Certain systemic manifestations of SARDs can also increase risks and serve as relative or absolute contraindications. For example, a myositis patient with active muscle disease may be a poor candidate, as they are unlikely to recover well after surgery. Severe esophageal dysmotility, pulmonary hypertension or bone marrow involvement might be contraindications. Scleroderma renal crisis or other renal impairment can also increase risk, as might upper airway involvement from rheumatoid arthritis.3
Dr. Danoff also noted that some SARD-ILD patients have severe physical deconditioning related to their diseases, which can make recovery from the procedure more difficult.
SARD-ILD patients who are lung transplant candidates also need their underlying SARD under good medical control prior to transplant.
Referral Timing
Generally, patient referral for potential lung transplant should begin before the patient is in urgent need, before they meet criteria for active placement on the transplant list. This may allow time to address certain modifiable risk factors, such as obesity, malnutrition or medical comorbidities.4
Dr. Danoff noted some of the factors that indicate a patient may be ready for lung transplant referral, for example, lung imaging patterns suggestive of fibrosis. These tend to be patients with a usual interstitial pneumonia or nonspecific interstitial pneumonia pattern of ILD. Another factor is a forced vital capacity (FVC) of <40% predicted.5
“In addition to declines in lung function, the other thing that I think is a really important marker is when patients suddenly require oxygen for the first time; that’s telling us that they really have come to a point where they’ve changed their trajectory,” said Dr. Danoff.

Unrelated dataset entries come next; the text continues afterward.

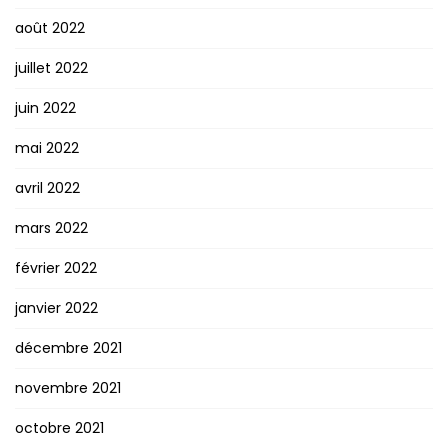
août 2022
juillet 2022
juin 2022
mai 2022
avril 2022
mars 2022
février 2022
janvier 2022
décembre 2021
novembre 2021
octobre 2021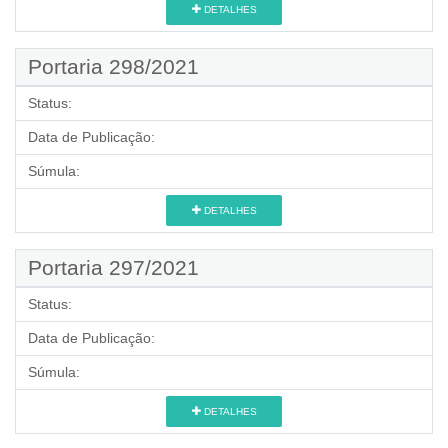
DETALHES
Portaria 298/2021
Status:
Data de Publicação:
Súmula:
DETALHES
Portaria 297/2021
Status:
Data de Publicação:
Súmula:
DETALHES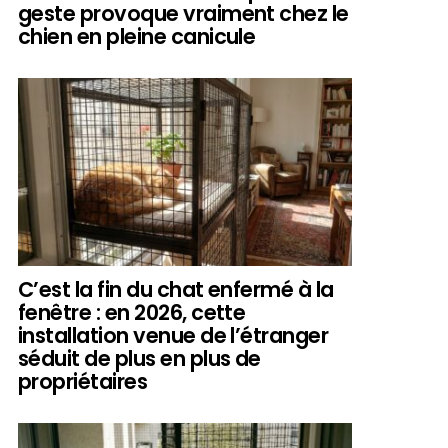
geste provoque vraiment chez le
chien en pleine canicule
C’est la fin du chat enfermé à la
fenêtre : en 2026, cette
installation venue de l’étranger
séduit de plus en plus de
propriétaires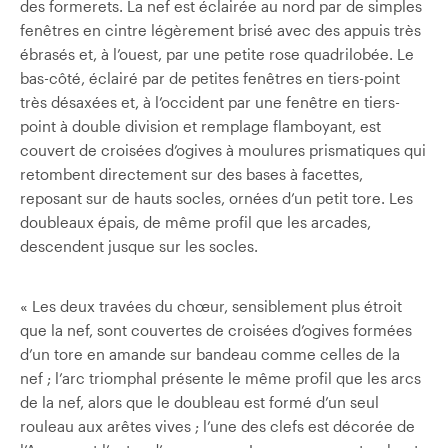
des formerets. La nef est éclairée au nord par de simples
fenêtres en cintre légèrement brisé avec des appuis très
ébrasés et, à l’ouest, par une petite rose quadrilobée. Le
bas-côté, éclairé par de petites fenêtres en tiers-point
très désaxées et, à l’occident par une fenêtre en tiers-
point à double division et remplage flamboyant, est
couvert de croisées d’ogives à moulures prismatiques qui
retombent directement sur des bases à facettes,
reposant sur de hauts socles, ornées d’un petit tore. Les
doubleaux épais, de même profil que les arcades,
descendent jusque sur les socles.
« Les deux travées du chœur, sensiblement plus étroit
que la nef, sont couvertes de croisées d’ogives formées
d’un tore en amande sur bandeau comme celles de la
nef ; l’arc triomphal présente le même profil que les arcs
de la nef, alors que le doubleau est formé d’un seul
rouleau aux arêtes vives ; l’une des clefs est décorée de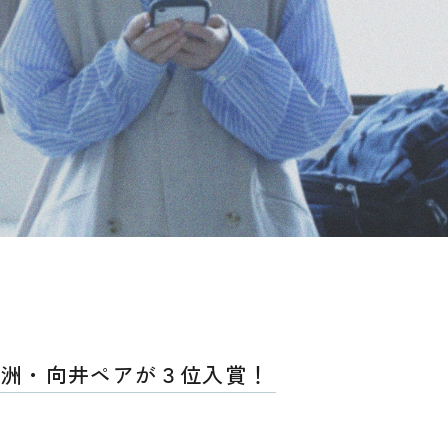
江洲・向井ペアが３位入賞！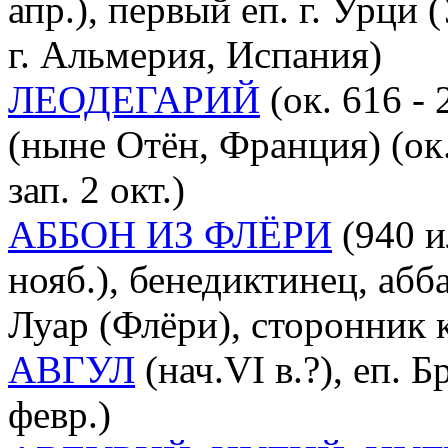
апр.), первый еп. г. Урци 
г. Альмерия, Испания)
ЛЕОДЕГАРИЙ
(ок. 616 - 
(ныне Отён, Франция) (ок. 
зап. 2 окт.)
АББОН ИЗ ФЛЁРИ
(940 и
нояб.), бенедиктинец, аб
Луар (Флёри), сторонник
АВГУЛ
(нач.VI в.?), еп. 
февр.)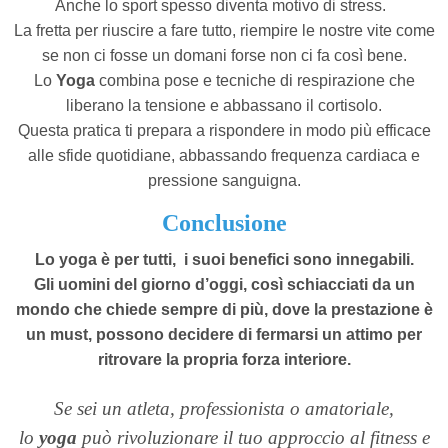
Anche lo sport spesso diventa motivo di stress.
La fretta per riuscire a fare tutto, riempire le nostre vite come
se non ci fosse un domani forse non ci fa così bene.
Lo
Yoga
combina pose e tecniche di respirazione che
liberano la tensione e abbassano il cortisolo.
Questa pratica ti prepara a rispondere in modo più efficace
alle sfide quotidiane, abbassando frequenza cardiaca e
pressione sanguigna.
Conclusione
Lo yoga è per tutti, i suoi benefici sono innegabili.
Gli uomini del giorno d’oggi, così schiacciati da un
mondo che chiede sempre di più, dove la prestazione è
un must, possono decidere di fermarsi un attimo per
ritrovare la propria forza interiore.
Se sei un atleta, professionista o amatoriale,
lo
yoga
può rivoluzionare il tuo approccio al fitness e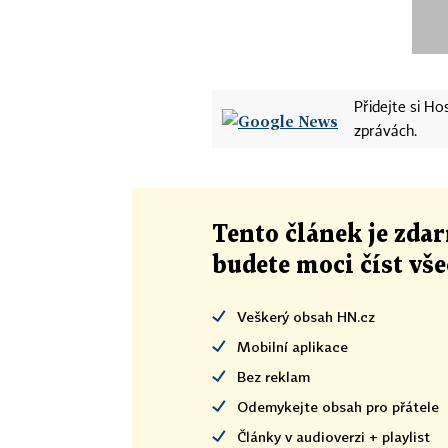
Přidejte si H
zprávách.
Tento článek
je
zdar
budete moci číst vš
Veškerý obsah HN.cz
Mobilní aplikace
Bez reklam
Odemykejte obsah pro přátele
Články v audioverzi + playlist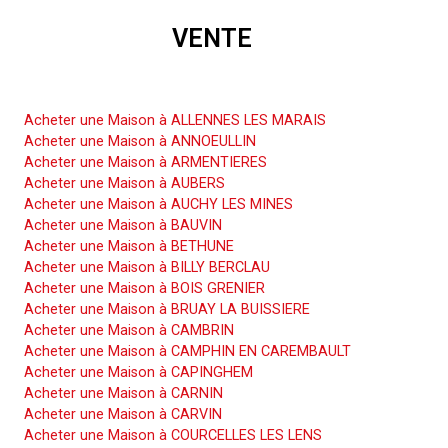
VENTE
Acheter une Maison
Acheter une Maison à ALLENNES LES MARAIS
Acheter une Maison à ANNOEULLIN
Acheter une Maison à ARMENTIERES
Acheter une Maison à AUBERS
Acheter une Maison à AUCHY LES MINES
Acheter une Maison à BAUVIN
Acheter une Maison à BETHUNE
Acheter une Maison à BILLY BERCLAU
Acheter une Maison à BOIS GRENIER
Acheter une Maison à BRUAY LA BUISSIERE
Acheter une Maison à CAMBRIN
Acheter une Maison à CAMPHIN EN CAREMBAULT
Acheter une Maison à CAPINGHEM
Acheter une Maison à CARNIN
Acheter une Maison à CARVIN
Acheter une Maison à COURCELLES LES LENS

Officially adding the patient to the transplant list usually happens a little later, not immediately after transplant referral. Markers that a patient is moving toward needing a transplantation include a ≥10% decline in FVC or a ≥15% decline in diffusing capacity of the lungs for carbon monoxide over a six-month period. Other signs are dropping oxygen saturation percentages and repeated hospitalizations.5
Dr. Danoff recommended taking steps to help patients prepare for transplant when it becomes necessary. At the same time, she suggested working to optimize therapy for ILD to delay the need for lung transplantation for as long as possible. “Every year therapies become better for connective tissue disease (CTD)-ILD, and lung transplant gets better,” she added.
Outcomes
Transplants can fail due to initial primary graft dysfunction, acute rejection or chronic loss of the allograft, leading to lung deterioration and, ultimately, patient death. Dr. Danoff shared unpublished data from Johns Hopkins showing that patients with SARD-ILD seem to have a higher risk of developing primary graft dysfunction compared with patients with idiopathic pulmonary fibrosis, the standard comparator non-SARD-ILD; SARD-ILD patients also may have higher rates of vascular complications.